Year: A(II). Psalm week: 4. Liturgical Colour: White.
Saint Stanisław Kostka (1550-1568)
Stanisław Kostka (1550-1568) was born into a noble family in Poland. In 1567 he was sent to the Jesuit college in Vienna to complete his studies. Soon after, he expressed the desire to enter the Society of Jesus. The local Jesuit authorities, fearing the negative reaction of his father, hesitated to receive him. Stanisław, quickly grasping the difficulty raised by the opposition of his family, walked the 500 miles to Germany, from where with the encouragement and blessing of Saint Peter Canisius, the provincial superior, he went on to Rome. He was admitted to the Society of Jesus there. In the novitiate, Stanisław was blessed with mystical experiences.
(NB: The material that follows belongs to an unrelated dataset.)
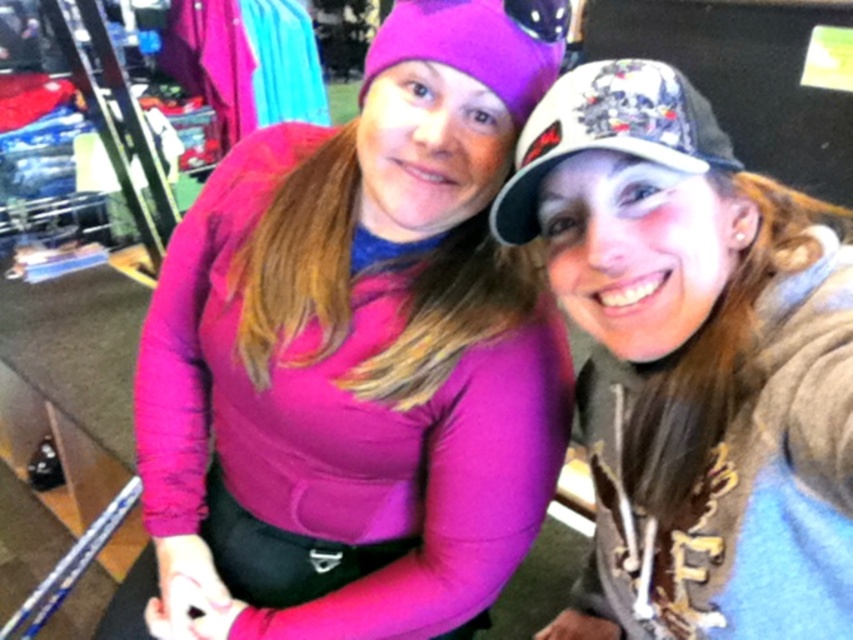 You are taking a photo of two friends. You notice the matte pink sweater at center and the white textured cap at upper right. Which object is closer to the camera?

The matte pink sweater at center is closer to the camera because the white textured cap at upper right is behind it.

You are a photographer trying to frame a shot of the matte pink sweater at center and the white textured cap at upper right. If you want to ensure both objects are fully visible in the frame, which object should you prioritize centering your camera on?

The matte pink sweater at center might be wider than the white textured cap at upper right, so prioritizing the sweater in the center would ensure both are visible as the sweater is likely larger and central to the composition.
He died of illness on August 15, 1568.
Other saints: St Edith of Kemsing (961 - 984)
Southwark: 18 Sep
Clifton: 17 Sep
She is also known as Edith of Wilton.
She was the daughter of King Edgar, who abducted Wulfthryth, her mother, from her convent at Wilton, in Wiltshire. (For this act St Dunstan imposed on him the penance of not wearing his crown for seven years). Wulfthryth returned to her cell as soon as she could escape, and Edith was born there. She became a nun with Edgar’s consent, and refused his offers of the abbacy of three different communities, remaining in the cloister under her mother, now Abbess of Wilton.
In 978, after the murder of her half-brother, Edward the Martyr, certain magnates wished her to become Queen, but she refused. She was conspicuous for her personal service of the poor and fondness for wild animals. She had a church of St Denis built at Wilton, and died, at the age of 23, three weeks after its dedication.
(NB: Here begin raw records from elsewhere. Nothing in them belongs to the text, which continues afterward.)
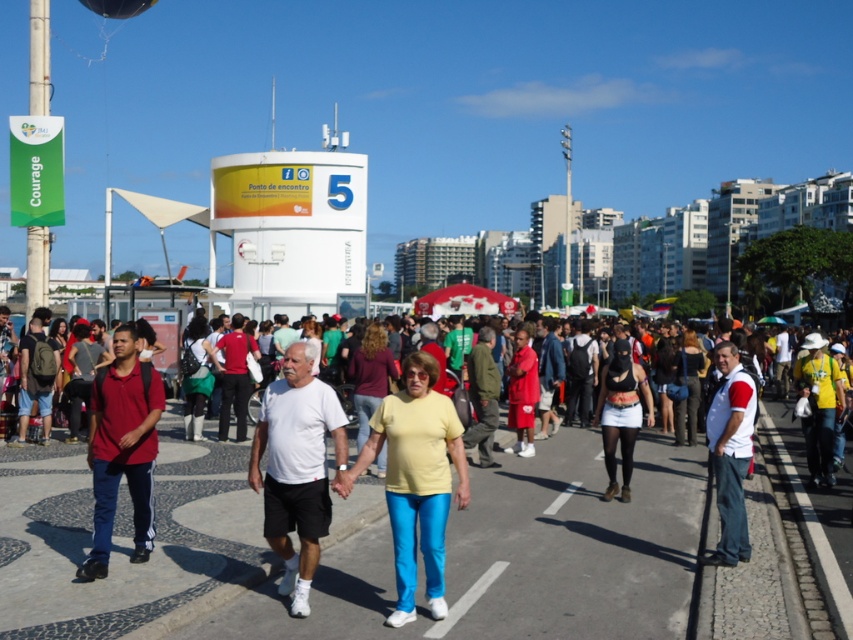 You are a photographer at the event and want to take a photo of both the yellow matte shirt at center and the white matte shirt at center. Which shirt should you focus on first to ensure both are in clear view?

The yellow matte shirt at center is closer to the viewer than the white matte shirt at center. To ensure both are in clear view, focus on the white matte shirt at center first since it is further away, allowing the depth of field to cover the closer subject as well.

You are standing at the meeting point structure and want to take a photo of both point (527, 394) and point (115, 3) in the scene. Which point should you focus on first to ensure both are in focus?

You should focus on point (527, 394) first because it is closer to the camera than point (115, 3), ensuring both will be in focus when using depth of field.

You are a photographer standing at the center of the paved area. You want to take a photo that includes both the red fabric shirt at center and the transparent plastic balloon at upper left. Given that your camera has a maximum zoom range of 20 meters, will you be able to capture both objects in a single frame without moving?

The red fabric shirt at center and transparent plastic balloon at upper left are 26.08 meters apart from each other. Since your camera can only zoom up to 20 meters, you won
About the author of the Second Reading in today's Office of Readings:
Second Reading: St Augustine of Hippo (354 - 430)
Augustine was born in Thagaste in Africa of a Berber family. He was brought up a Christian but left the Church early and spent a great deal of time seriously seeking the truth, first in the Manichaean heresy, which he abandoned on seeing how nonsensical it was, and then in Neoplatonism, until at length, through the prayers of his mother and the teaching of St Ambrose of Milan, he was converted back to Christianity and baptized in 387, shortly before his mother’s death.
Augustine had a brilliant legal and academic career, but after his conversion he returned home to Africa and led an ascetic life. He was elected Bishop of Hippo and spent 34 years looking after his flock, teaching them, strengthening them in the faith and protecting them strenuously against the errors of the time. He wrote an enormous amount and left a permanent mark on both philosophy and theology. His Confessions, as dazzling in style as they are deep in content, are a landmark of world literature. The Second Readings in the Office of Readings contain extracts from many of his sermons and commentaries and also from the Confessions.
Liturgical colour: white
White is the colour of heaven. Liturgically, it is used to celebrate feasts of the Lord; Christmas and Easter, the great seasons of the Lord; and the saints. Not that you will always see white in church, because if something more splendid, such as gold, is available, that can and should be used instead. We are, after all, celebrating.
In the earliest centuries all vestments were white – the white of baptismal purity and of the robes worn by the armies of the redeemed in the Apocalypse, washed white in the blood of the Lamb. As the Church grew secure enough to be able to plan her liturgy, she began to use colour so that our sense of sight could deepen our experience of the mysteries of salvation, just as incense recruits our sense of smell and music that of hearing. Over the centuries various schemes of colour for feasts and seasons were worked out, and it is only as late as the 19th century that they were harmonized into their present form.